Wetenschap
een, Constitutionele formuleweergave van de drie oligonucleotide-bouwstenen die in deze studie zijn onderzocht. B, Drie mogelijke scenario's voor het ontstaan van RNA en DNA uit de prebiotische chemie. Midden:het klassieke RNA-wereldconcept waarin de vorming van een ongerept en homogeen RNA (of pre-RNA) leidt tot zijn homogene backbone-opvolger DNA (of RNA). Boven:een heterogeen mengsel van TNA (pre-RNA) en RNA dat chimere TRNA-sequenties vormt die overgaan in homogeen RNA, waaruit vervolgens DNA ontstaat. Bodem:een heterogeen RNA-DNA-mengsel dat via chimere RDNA-sequenties rechtstreeks voortschrijdt en/of co-evolueert naar homogeen RNA en DNA tegelijk. Credit: Natuurchemie (2019). DOI:10.1038/s41557-019-0322-x
Een paar onderzoekers van het Scripps Research Institute hebben gesuggereerd dat RNA en DNA miljarden jaren geleden zijn ontstaan uit RNA-DNA-chimaera's die RNA- en DNA-bouwstenen bevatten. In hun artikel gepubliceerd in het tijdschrift Natuurchemie , Subhendu Bhowmik en Ramanarayanan Krishnamurthy schetsen hun theorie en stellen dat deze logischer is dan de traditionele verklaring voor hoe het leven op aarde begon.

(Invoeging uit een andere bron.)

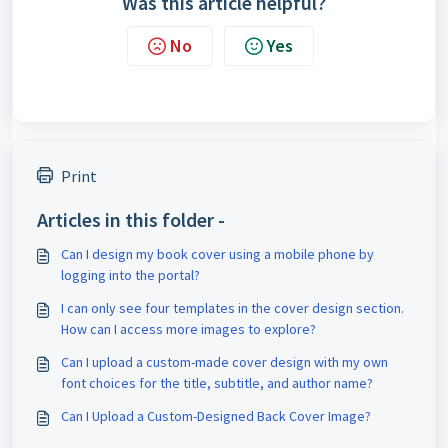
Was this article helpful?
No
Yes
Print
Articles in this folder -
Can I design my book cover using a mobile phone by
logging into the portal?
I can only see four templates in the cover design section.
How can I access more images to explore?
Can I upload a custom-made cover design with my own
font choices for the title, subtitle, and author name?
Can I Upload a Custom-Designed Back Cover Image?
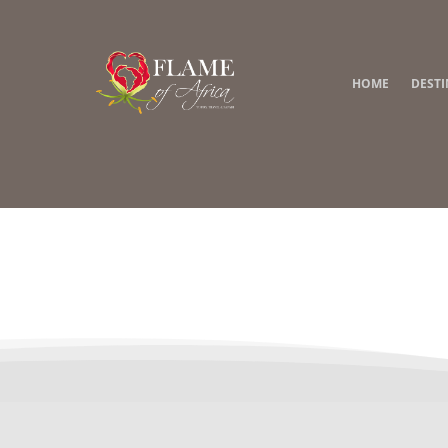
HOME
DEST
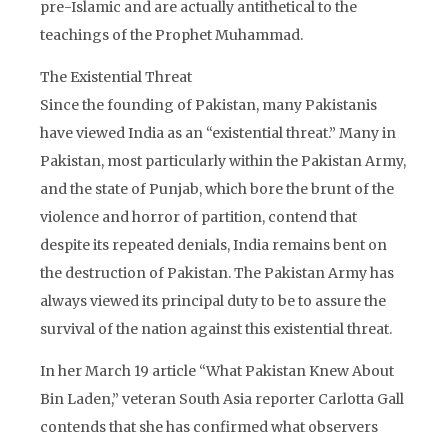
pre-Islamic and are actually antithetical to the
teachings of the Prophet Muhammad.
The Existential Threat
Since the founding of Pakistan, many Pakistanis
have viewed India as an “existential threat.” Many in
Pakistan, most particularly within the Pakistan Army,
and the state of Punjab, which bore the brunt of the
violence and horror of partition, contend that
despite its repeated denials, India remains bent on
the destruction of Pakistan. The Pakistan Army has
always viewed its principal duty to be to assure the
survival of the nation against this existential threat.
In her March 19 article “What Pakistan Knew About
Bin Laden,” veteran South Asia reporter Carlotta Gall
contends that she has confirmed what observers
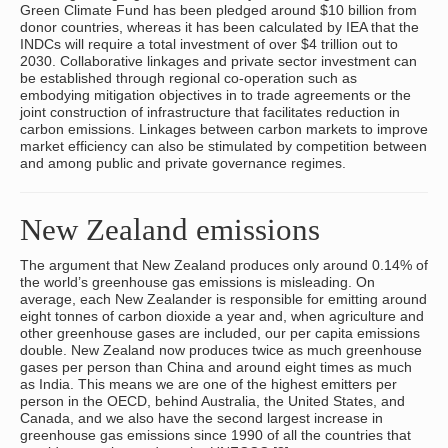
Green Climate Fund has been pledged around $10 billion from
donor countries, whereas it has been calculated by IEA that the
INDCs will require a total investment of over $4 trillion out to
2030. Collaborative linkages and private sector investment can
be established through regional co-operation such as
embodying mitigation objectives in to trade agreements or the
joint construction of infrastructure that facilitates reduction in
carbon emissions. Linkages between carbon markets to improve
market efficiency can also be stimulated by competition between
and among public and private governance regimes.
New Zealand emissions
The argument that New Zealand produces only around 0.14% of
the world’s greenhouse gas emissions is misleading. On
average, each New Zealander is responsible for emitting around
eight tonnes of carbon dioxide a year and, when agriculture and
other greenhouse gases are included, our per capita emissions
double. New Zealand now produces twice as much greenhouse
gases per person than China and around eight times as much
as India. This means we are one of the highest emitters per
person in the OECD, behind Australia, the United States, and
Canada, and we also have the second largest increase in
greenhouse gas emissions since 1990 of all the countries that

Voor vele jaren, de consensus onder wetenschappers die de oorsprong van het leven wilden begrijpen, was dat een pre-RNA-precursor met bouwstenen ontstond in de prebiotische soep. Daarna, de bouwstenen vormden zich op de een of andere manier tot pre-RNA en uiteindelijk tot feitelijk RNA. Toen dat eenmaal was gebeurd, er was een overgang naar zowel RNA als DNA. Een belangrijk struikelblok om te bewijzen dat een dergelijk scenario tot de ontwikkeling van leven heeft geleid, was het onvermogen om uit te leggen hoe RNA zichzelf op een duurzame manier kon repliceren. In deze nieuwe poging Bhowmik en Krishnamurthy suggereren dat het niet hoefde, omdat RNA en DNA op een andere manier tot stand zijn gekomen. Volgens hun de bouwstenen van RNA en DNA zaten beide in de prebiotische soep. Overuren, die bouwstenen vormden zich tot dubbelstrengs chimere RNA-DNA-strengen. En in de loop van de tijd, die chimeren gingen over in zuiver RNA en DNA.

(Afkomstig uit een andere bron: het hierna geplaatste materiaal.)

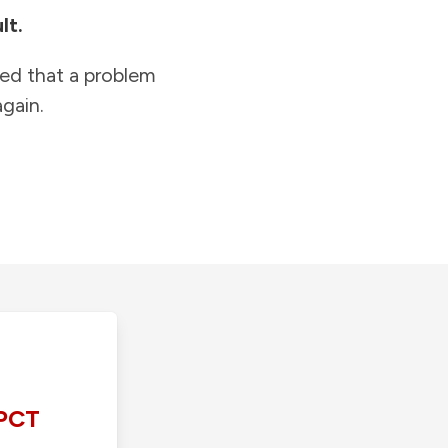
lt.
ied that a problem
gain.
PCT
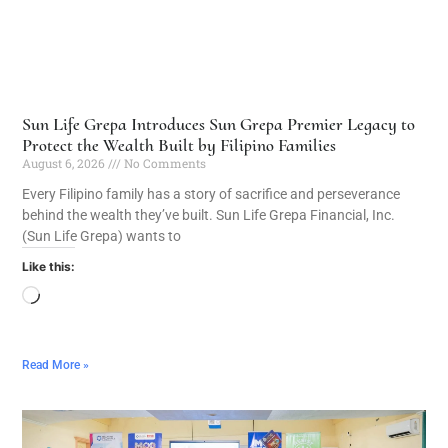
Sun Life Grepa Introduces Sun Grepa Premier Legacy to
Protect the Wealth Built by Filipino Families
August 6, 2026
No Comments
Every Filipino family has a story of sacrifice and perseverance
behind the wealth they’ve built. Sun Life Grepa Financial, Inc.
(Sun Life Grepa) wants to
Like this:
Read More »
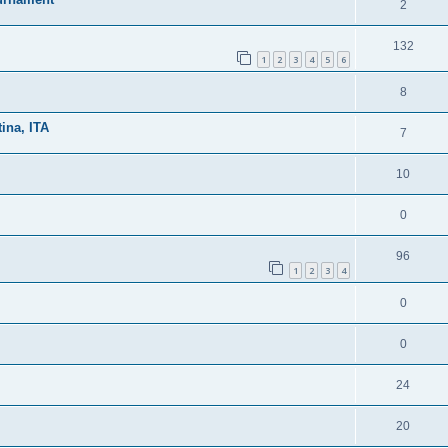
2
132
1
2
3
4
5
6
8
ina, ITA
7
10
0
96
1
2
3
4
0
0
24
20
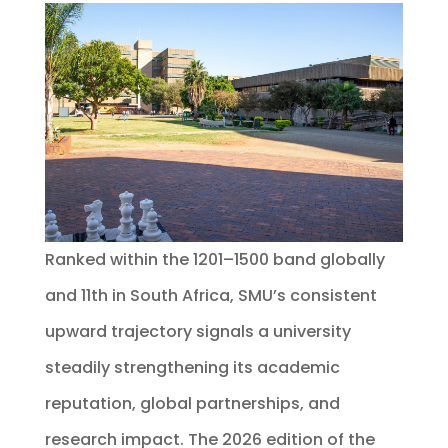
Ranked within the 1201–1500 band globally
and 11th in South Africa, SMU’s consistent
upward trajectory signals a university
steadily strengthening its academic
reputation, global partnerships, and
research impact. The 2026 edition of the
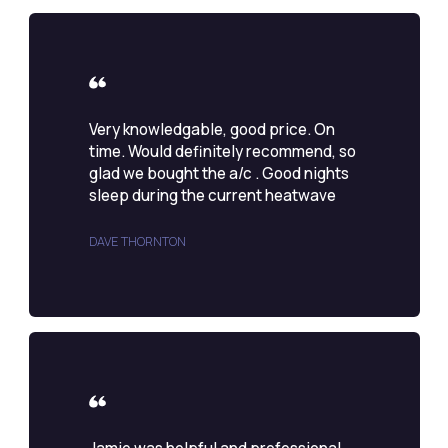
Very knowledgable, good price. On
time. Would definitely recommend, so
glad we bought the a/c . Good nights
sleep during the current heatwave
DAVE THORNTON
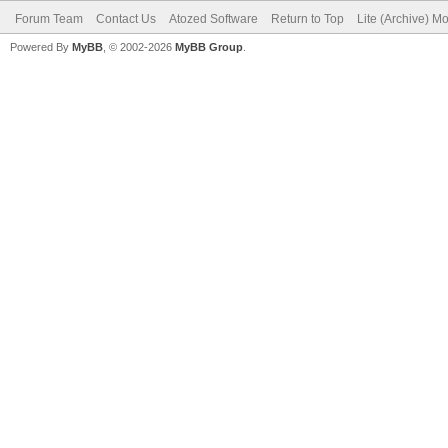
Forum Team
Contact Us
Atozed Software
Return to Top
Lite (Archive) M
Powered By
MyBB
, © 2002-2026
MyBB Group
.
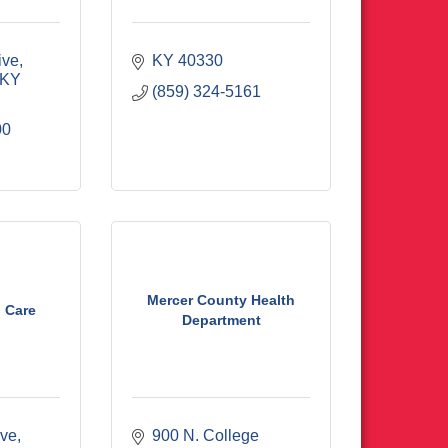
ive
KY
40330
KY
(859) 324-5161
00
Mercer County Health
 Care
Department
ive
900 N. College 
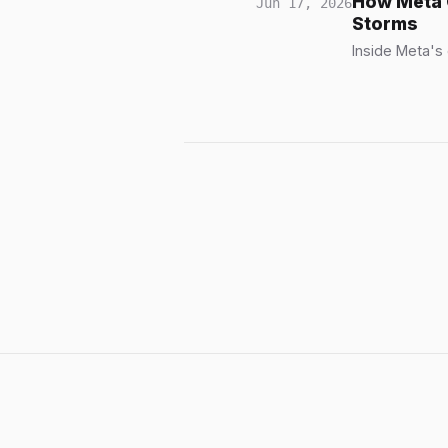
How Meta 
Jun 17, 2026
Storms
Inside Meta's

Om hun theorie kracht bij te zetten, de onderzoekers merken op dat eerdere studies hebben aangetoond dat hybride moleculen gemaakt van RNA- en DNA-bouwstenen minder stabiel waren dan RNA of DNA - sommigen geloven dat dit aantoont waarom RNA en vervolgens DNA de basis voor het leven werden. Bhowmik en Krishnamurthy waren het daar niet mee eens, wat in plaats daarvan suggereert dat de zwakkere hybride moleculen het voor de natuur gemakkelijker zouden maken om over te gaan naar puur RNA en DNA. Dit betekende dat de moleculen niet onderhevig waren aan het replicatieprobleem met puur RNA. Testen in het laboratorium toonden aan dat wanneer RNA-DNA-chimaera's repliceren, ze vormen zich bij voorkeur in afzonderlijke RNA- en DNA-moleculen, in plaats van nieuwe hersenschimmen. Ze erkennen dat geen enkel bekend levend wezen enig soort chimeer RNA-DNA in zijn genoom heeft, maar ze wijzen er ook op dat andere onderzoekers het in een E. coli-genoom hebben kunnen forceren. En sommige andere micro-organismen maken ze schijnbaar per ongeluk, maar elimineren ze dan heel snel.